Problem statement: Copy exactly the lines of the data below that run from the line holding "intensité ou par" through the line holding "Les matières techniques", both ends included.

#### Input for this task ####

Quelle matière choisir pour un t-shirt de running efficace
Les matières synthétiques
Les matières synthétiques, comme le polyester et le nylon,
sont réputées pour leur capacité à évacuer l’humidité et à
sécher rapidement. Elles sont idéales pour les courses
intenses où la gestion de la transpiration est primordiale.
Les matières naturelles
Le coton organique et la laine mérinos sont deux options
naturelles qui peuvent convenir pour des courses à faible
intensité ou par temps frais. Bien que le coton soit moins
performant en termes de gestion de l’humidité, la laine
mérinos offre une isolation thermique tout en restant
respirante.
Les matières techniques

####
#### Input for this task ####

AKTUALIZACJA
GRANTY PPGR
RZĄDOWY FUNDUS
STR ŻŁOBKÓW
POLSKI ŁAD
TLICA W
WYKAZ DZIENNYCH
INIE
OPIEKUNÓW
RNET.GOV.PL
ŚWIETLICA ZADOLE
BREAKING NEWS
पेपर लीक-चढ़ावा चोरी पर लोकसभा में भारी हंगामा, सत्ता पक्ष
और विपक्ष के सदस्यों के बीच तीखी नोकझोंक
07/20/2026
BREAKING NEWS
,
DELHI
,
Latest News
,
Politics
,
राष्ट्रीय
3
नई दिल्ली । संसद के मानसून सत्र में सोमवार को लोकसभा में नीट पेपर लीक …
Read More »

####

Output for this exercise:
intensité ou par temps frais. Bien que le coton soit moins
performant en termes de gestion de l’humidité, la laine
mérinos offre une isolation thermique tout en restant
respirante.
Les matières techniques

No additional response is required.